Introduction
Librosa is the standard Python library for music and audio analysis. It provides the building blocks for music information retrieval (MIR) research and audio machine learning, from loading files and computing spectrograms to extracting high-level features like tempo, key, and beat positions.
What Librosa Does
- Loads audio files in various formats and resamples to target sample rates
- Computes spectral representations: STFT, mel spectrograms, constant-Q transform, chromagrams
- Extracts audio features: MFCCs, spectral centroid, zero-crossing rate, tonnetz
- Performs beat tracking, onset detection, and tempo estimation
- Provides time-stretching, pitch-shifting, and harmonic-percussive source separation
Architecture Overview
Librosa is built on NumPy and SciPy, using array operations for efficient signal processing. Audio loading delegates to soundfile (libsndfile) with optional audioread fallback for MP3/AAC. The feature extraction pipeline follows a modular design where each function takes raw audio or spectrograms and returns NumPy arrays. Caching via joblib avoids redundant computation in interactive analysis. The library maintains a functional API style without stateful objects.

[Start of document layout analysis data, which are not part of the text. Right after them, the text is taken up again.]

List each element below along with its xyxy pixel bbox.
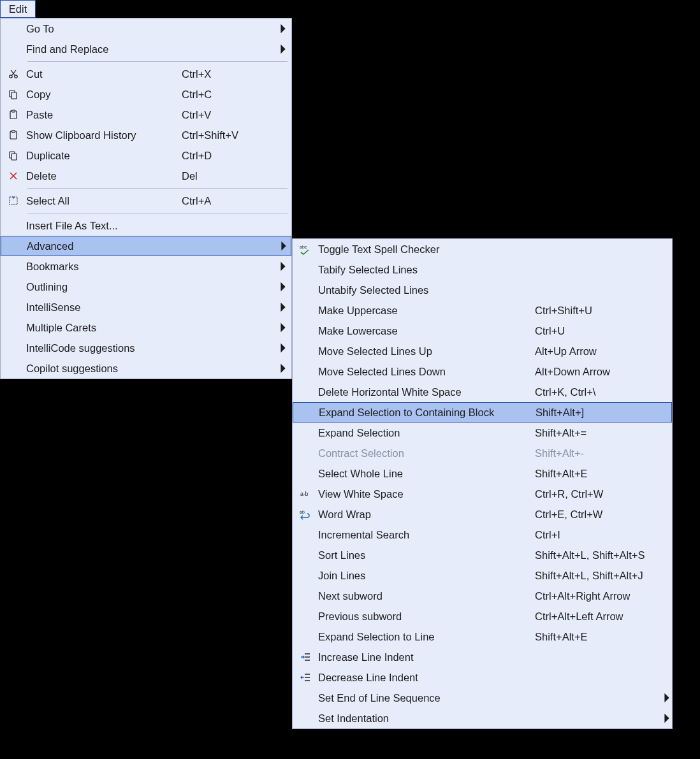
menu-item-untabify[interactable]: Untabify Selected Lines bbox=[293, 280, 672, 300]
menu-label: Make Uppercase bbox=[318, 305, 535, 317]
menu-label: Advanced bbox=[27, 240, 182, 252]
menu-item-sort-lines[interactable]: Sort Lines Shift+Alt+L, Shift+Alt+S bbox=[293, 545, 672, 565]
menu-item-goto[interactable]: Go To bbox=[1, 18, 291, 39]
menu-item-bookmarks[interactable]: Bookmarks bbox=[1, 256, 291, 277]
svg-text:abc: abc bbox=[300, 245, 307, 249]
menu-item-duplicate[interactable]: Duplicate Ctrl+D bbox=[1, 145, 291, 166]
menu-shortcut: Shift+Alt+] bbox=[536, 407, 662, 419]
copy-icon bbox=[1, 150, 26, 161]
menu-item-expand-selection-line[interactable]: Expand Selection to Line Shift+Alt+E bbox=[293, 626, 672, 647]
menu-label: Select Whole Line bbox=[318, 468, 535, 480]
submenu-arrow-icon bbox=[277, 43, 289, 55]
menu-item-advanced[interactable]: Advanced bbox=[1, 236, 291, 256]
menu-item-toggle-spell-checker[interactable]: abc Toggle Text Spell Checker bbox=[293, 239, 672, 259]
menu-shortcut: Del bbox=[182, 170, 277, 182]
svg-text:ab: ab bbox=[300, 510, 305, 514]
menu-label: Toggle Text Spell Checker bbox=[318, 243, 535, 256]
menu-shortcut: Shift+Alt+= bbox=[535, 427, 661, 439]
menu-item-next-subword[interactable]: Next subword Ctrl+Alt+Right Arrow bbox=[293, 586, 672, 606]
menu-shortcut: Ctrl+R, Ctrl+W bbox=[535, 488, 661, 500]
menu-shortcut: Ctrl+V bbox=[182, 109, 277, 121]
menu-item-expand-selection[interactable]: Expand Selection Shift+Alt+= bbox=[293, 423, 672, 443]
menu-label: Set Indentation bbox=[318, 712, 535, 725]
menu-item-copilot-suggestions[interactable]: Copilot suggestions bbox=[1, 358, 291, 379]
menu-label: Go To bbox=[26, 23, 182, 35]
menu-item-make-lowercase[interactable]: Make Lowercase Ctrl+U bbox=[293, 321, 672, 341]
menu-shortcut: Ctrl+Shift+V bbox=[182, 129, 277, 141]
menu-label: Untabify Selected Lines bbox=[318, 284, 535, 296]
menu-item-previous-subword[interactable]: Previous subword Ctrl+Alt+Left Arrow bbox=[293, 606, 672, 626]
submenu-arrow-icon bbox=[277, 342, 289, 354]
menu-item-move-lines-up[interactable]: Move Selected Lines Up Alt+Up Arrow bbox=[293, 341, 672, 361]
svg-rect-7 bbox=[12, 110, 15, 112]
menu-label: Sort Lines bbox=[318, 549, 535, 561]
svg-rect-5 bbox=[11, 92, 17, 99]
menu-item-delete-horizontal-whitespace[interactable]: Delete Horizontal White Space Ctrl+K, Ct… bbox=[293, 382, 672, 402]
menu-item-select-all[interactable]: Select All Ctrl+A bbox=[1, 191, 291, 211]
menu-item-tabify[interactable]: Tabify Selected Lines bbox=[293, 259, 672, 280]
menu-item-intellicode-suggestions[interactable]: IntelliCode suggestions bbox=[1, 338, 291, 358]
menu-label: Bookmarks bbox=[26, 261, 182, 273]
submenu-arrow-icon bbox=[277, 23, 289, 34]
menu-shortcut: Alt+Down Arrow bbox=[535, 366, 661, 378]
menu-label: Next subword bbox=[318, 590, 535, 602]
menu-label: Expand Selection bbox=[318, 427, 535, 439]
menu-item-make-uppercase[interactable]: Make Uppercase Ctrl+Shift+U bbox=[293, 300, 672, 321]
svg-rect-9 bbox=[12, 131, 15, 133]
menu-shortcut: Shift+Alt+- bbox=[535, 447, 661, 459]
menu-separator bbox=[27, 61, 288, 62]
menu-label: Expand Selection to Line bbox=[318, 631, 535, 643]
menu-item-set-eol-sequence[interactable]: Set End of Line Sequence bbox=[293, 688, 672, 708]
menu-item-cut[interactable]: Cut Ctrl+X bbox=[1, 64, 291, 84]
menu-item-find-replace[interactable]: Find and Replace bbox=[1, 39, 291, 59]
clipboard-icon bbox=[1, 109, 26, 120]
menu-item-multiple-carets[interactable]: Multiple Carets bbox=[1, 317, 291, 338]
menu-label: Tabify Selected Lines bbox=[318, 264, 535, 276]
menu-shortcut: Shift+Alt+E bbox=[535, 631, 661, 643]
edit-menu: Go To Find and Replace Cut Ctrl+X Copy C… bbox=[0, 18, 292, 379]
menu-item-delete[interactable]: Delete Del bbox=[1, 166, 291, 186]
menu-item-contract-selection: Contract Selection Shift+Alt+- bbox=[293, 443, 672, 463]
submenu-arrow-icon bbox=[277, 281, 289, 293]
menu-item-paste[interactable]: Paste Ctrl+V bbox=[1, 105, 291, 125]
menu-label: Make Lowercase bbox=[318, 325, 535, 337]
menu-shortcut: Ctrl+D bbox=[182, 150, 277, 162]
submenu-arrow-icon bbox=[277, 301, 289, 313]
menu-label: Contract Selection bbox=[318, 447, 535, 459]
menu-shortcut: Shift+Alt+L, Shift+Alt+S bbox=[535, 549, 661, 561]
menu-item-select-whole-line[interactable]: Select Whole Line Shift+Alt+E bbox=[293, 463, 672, 484]
menu-shortcut: Shift+Alt+E bbox=[535, 468, 661, 480]
menu-item-join-lines[interactable]: Join Lines Shift+Alt+L, Shift+Alt+J bbox=[293, 565, 672, 586]
menu-label: Insert File As Text... bbox=[26, 220, 182, 232]
menu-label: Move Selected Lines Down bbox=[318, 366, 535, 378]
menubar-edit-label: Edit bbox=[9, 3, 27, 15]
menu-item-decrease-indent[interactable]: Decrease Line Indent bbox=[293, 667, 672, 688]
menu-item-insert-file-as-text[interactable]: Insert File As Text... bbox=[1, 215, 291, 236]
select-all-icon bbox=[1, 195, 26, 206]
menu-item-copy[interactable]: Copy Ctrl+C bbox=[1, 84, 291, 105]
menu-item-word-wrap[interactable]: ab Word Wrap Ctrl+E, Ctrl+W bbox=[293, 504, 672, 524]
menu-item-move-lines-down[interactable]: Move Selected Lines Down Alt+Down Arrow bbox=[293, 361, 672, 382]
menu-item-expand-selection-block[interactable]: Expand Selection to Containing Block Shi… bbox=[293, 402, 672, 423]
menu-label: Set End of Line Sequence bbox=[318, 692, 535, 704]
menu-label: Select All bbox=[26, 195, 182, 207]
menu-shortcut: Ctrl+U bbox=[535, 325, 661, 337]
submenu-arrow-icon bbox=[278, 240, 289, 252]
menu-item-intellisense[interactable]: IntelliSense bbox=[1, 297, 291, 317]
menu-item-set-indentation[interactable]: Set Indentation bbox=[293, 708, 672, 728]
menu-item-increase-indent[interactable]: Increase Line Indent bbox=[293, 647, 672, 667]
menu-label: Multiple Carets bbox=[26, 322, 182, 334]
menu-item-incremental-search[interactable]: Incremental Search Ctrl+I bbox=[293, 524, 672, 545]
menu-item-show-clipboard-history[interactable]: Show Clipboard History Ctrl+Shift+V bbox=[1, 125, 291, 145]
menubar-edit[interactable]: Edit bbox=[0, 0, 36, 18]
menu-shortcut: Ctrl+C bbox=[182, 89, 277, 101]
menu-label: Find and Replace bbox=[26, 43, 182, 55]
menu-label: Show Clipboard History bbox=[26, 129, 182, 141]
menu-item-view-whitespace[interactable]: a·b View White Space Ctrl+R, Ctrl+W bbox=[293, 484, 672, 504]
menu-item-outlining[interactable]: Outlining bbox=[1, 277, 291, 297]
menu-shortcut: Ctrl+Alt+Left Arrow bbox=[535, 611, 661, 623]
svg-rect-11 bbox=[11, 154, 17, 160]
submenu-arrow-icon bbox=[277, 322, 289, 333]
menu-label: Paste bbox=[26, 109, 182, 121]
submenu-arrow-icon bbox=[277, 261, 289, 272]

Self-Hosting & Configuration
- Install via pip with optional dependencies for MP3 support (
pip install librosa[ffmpeg]) - No configuration files; all parameters are function arguments with sensible defaults
- Default sample rate is 22050 Hz (sufficient for most MIR tasks); override with
srparameter - Use
librosa.displaywith matplotlib for spectrogram visualization - Works in Jupyter notebooks for interactive exploration
Key Features
- Comprehensive feature extraction covering spectral, rhythmic, and tonal descriptors
- Time-frequency representations with customizable hop length and window functions
- Beat-synchronous feature aggregation for music structure analysis
- Harmonic-percussive separation for isolating tonal and rhythmic components
- Extensive documentation with tutorial notebooks and API reference
Comparison with Similar Tools
- torchaudio — GPU-accelerated, PyTorch integration; librosa is simpler for research and prototyping
- Essentia — C++ based with more algorithms; librosa is pure Python and easier to modify
- madmom — focused on beat/onset detection; librosa covers broader feature extraction
- pyAudioAnalysis — higher-level classification focus; librosa provides lower-level building blocks
FAQ
Q: Is librosa suitable for real-time audio processing? A: No, it is designed for offline analysis. For real-time, use libraries like pyaudio or sounddevice.
Q: Can librosa handle very long audio files?
A: Yes, use the offset and duration parameters in librosa.load() to process segments, or stream with soundfile.
Q: What audio formats does librosa support? A: WAV and FLAC natively via soundfile. MP3, AAC, and others with ffmpeg or audioread installed.
Q: How do I visualize spectrograms?
A: Use librosa.display.specshow() which integrates with matplotlib for publication-quality plots.